We're back to asking fundamental questions about the meaning of existence, according to a message written on the Pope's behalf by the Secretary of State, Cardinal Pietro Parolin, to the Rimini Meeting.
The Rimini Meeting - or the Meeting for friendship among peoples - is a gathering held every year in Rimini, Italy, at the end of August. It has been held since 1980 and is created by the Catholic lay Communion and Liberation movement.
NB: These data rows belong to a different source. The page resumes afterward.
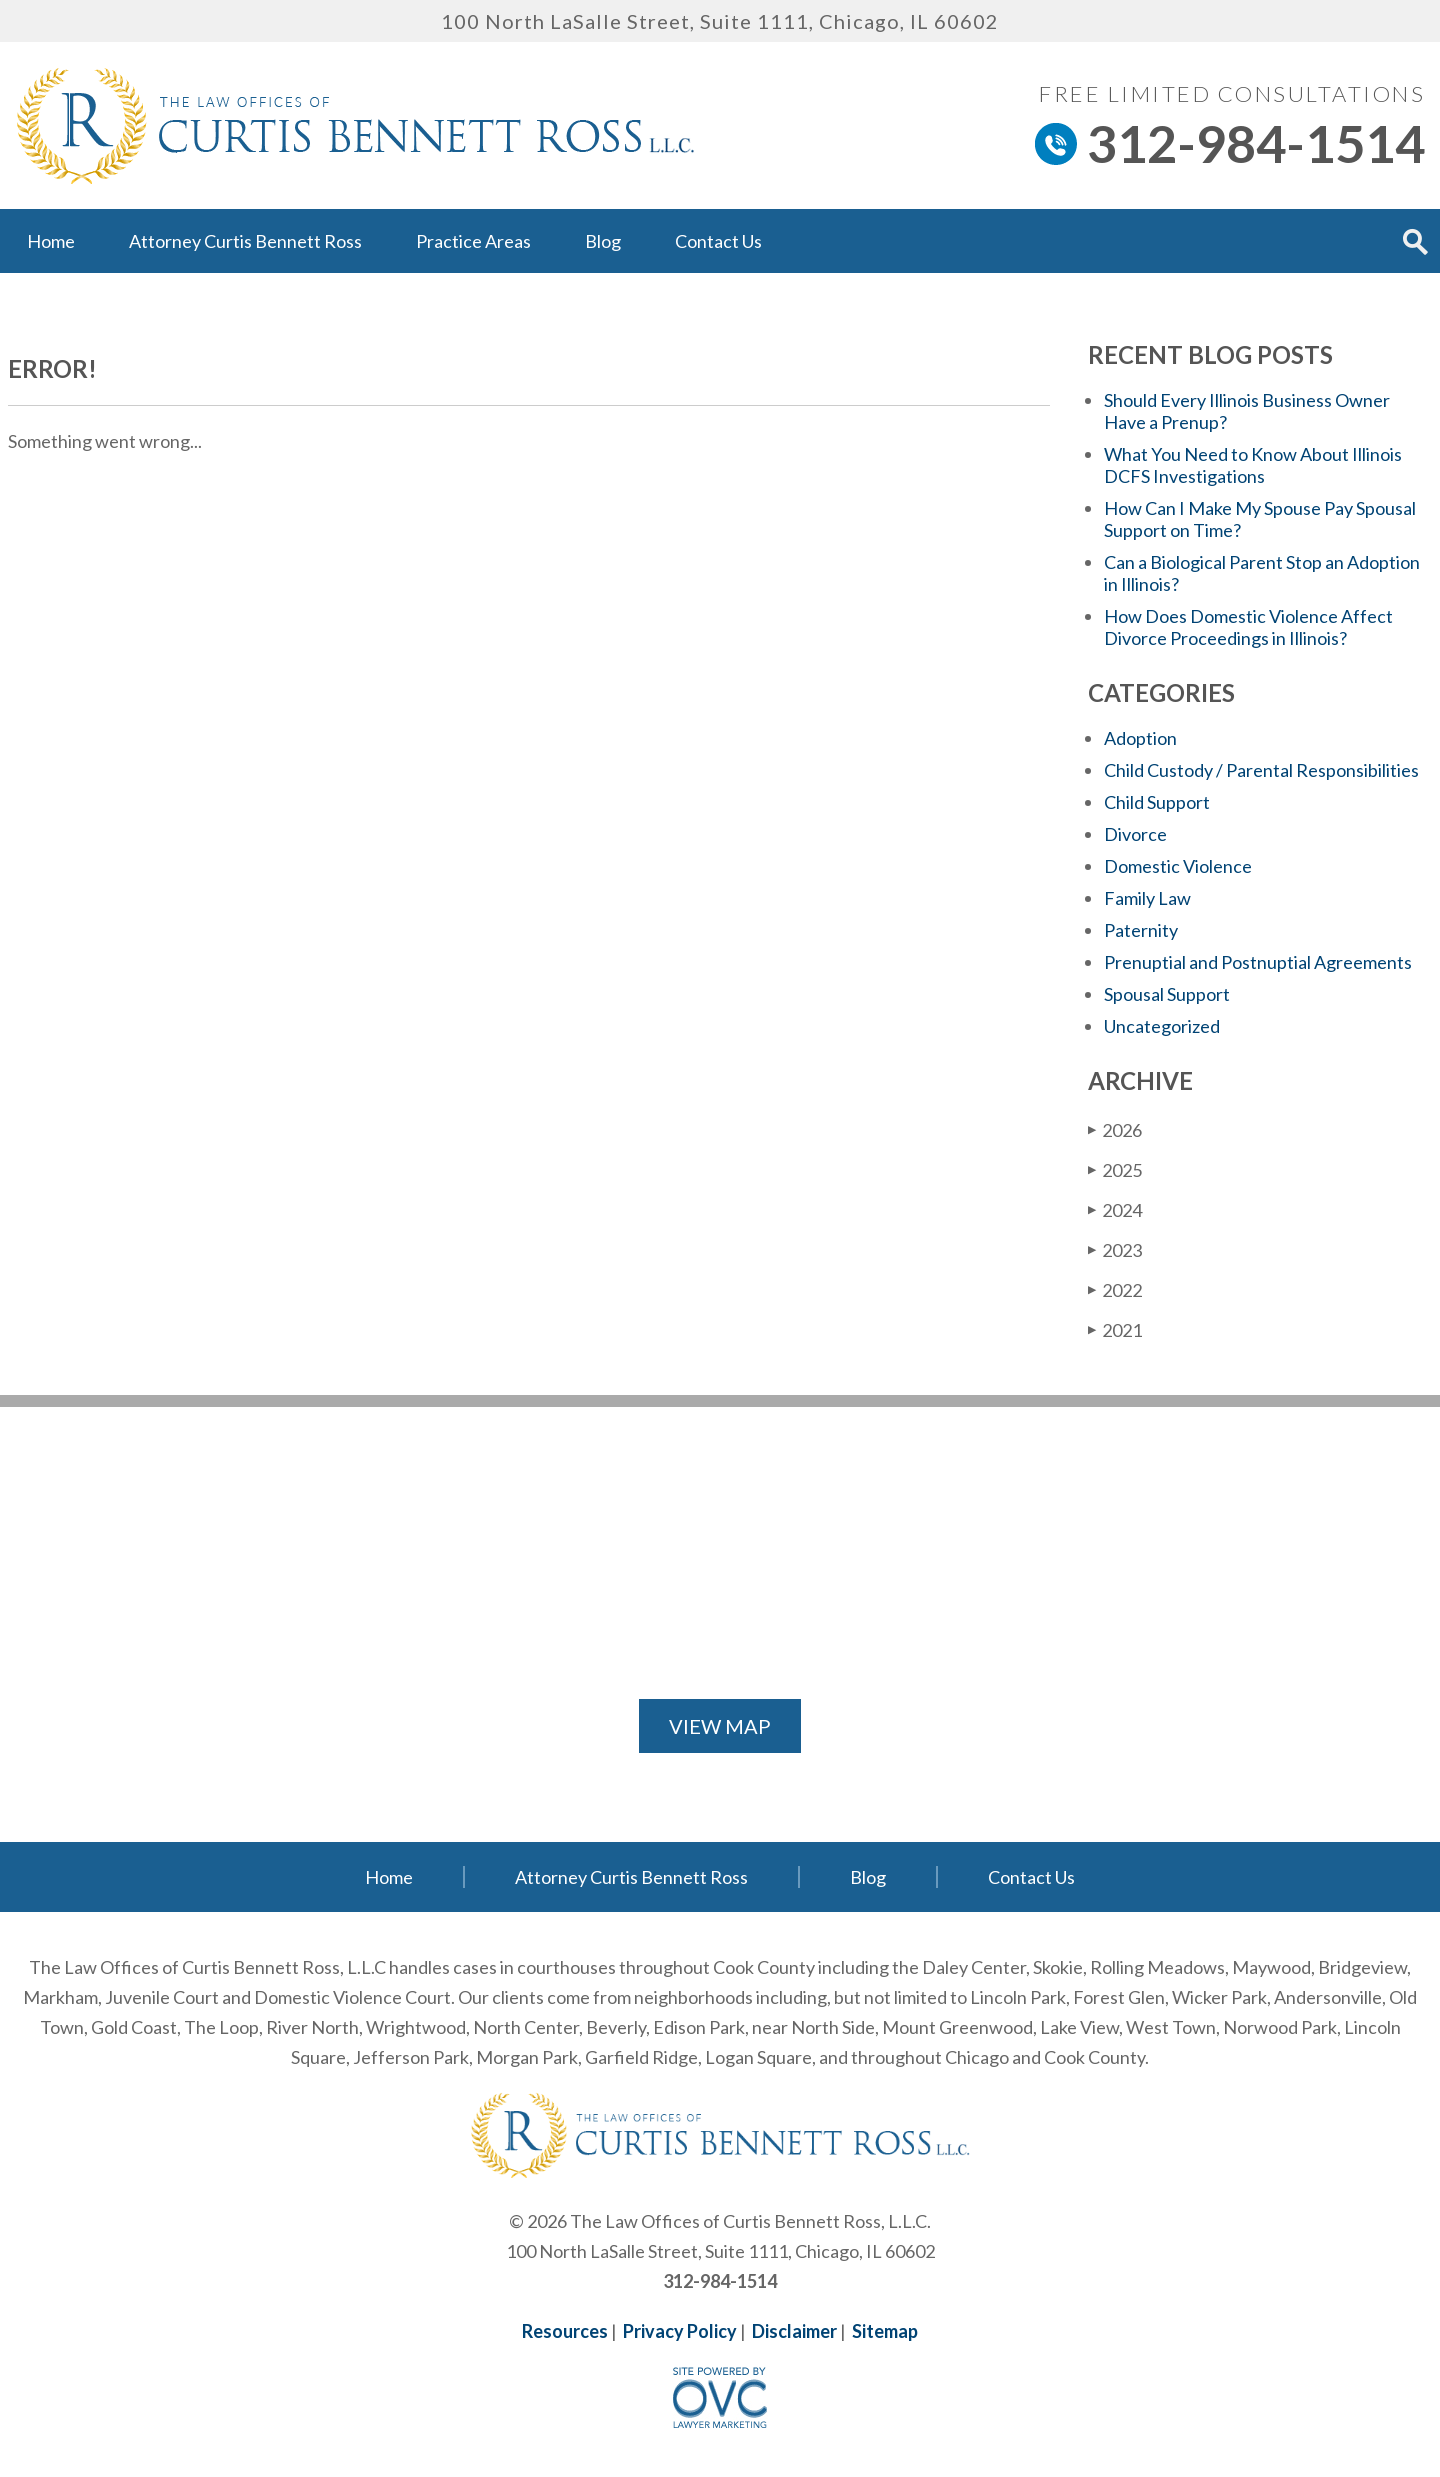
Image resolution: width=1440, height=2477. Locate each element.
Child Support (1157, 802)
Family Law (1147, 898)
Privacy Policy (680, 2331)
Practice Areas (473, 241)
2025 (1115, 1169)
This year, it is being held in person again from August 20 to 25, after last year's virtual event due to the pandemic.
The papal message was focused on this 42nd meeting’s theme: “The courage to say ‘I,’” a saying from Danish philosopher Søren Kierkegaard.
The papal message said the saying is helpful as the world seeks “to start off again on the right foot, so as not to waste the opportunity provided by the crisis of the pandemic.”
Starting again, he added, requires everyone to have the courage to take risks, calling this an act of freedom.
“Despite imposing physical distancing, the pandemic has placed the person, the 'I' of each person, back at the center, in many cases provoking a reawakening of fundamental questions about the meaning of existence and the utility of living that had been dormant or, worse still, censored for too long."
The pandemic has already elicited personal responsibility in so many ways, the Pope reflected.
“Faced with sickness and pain, faced with the emergence of a need, many people unflinchingly said: 'Here I am.'”
In the wake of the pandemic, said Pope Francis, all people must take up their own responsibilities in order to serve others.
“What is needed above all is someone who has the courage to say 'I' with responsibility and not with selfishness, communicating with his or her own life that the day can begin with reliable hope.”
It is the Holy Spirit that can give us that courage, the message assures. A filial relationship with the eternal Father frees us from fear.
St. Peter offers a prime example, according to Pope Francis. Peter was a fearful man—a coward even—until he was filled with the Holy Spirit and learned to speak courageously about Jesus to his contemporaries.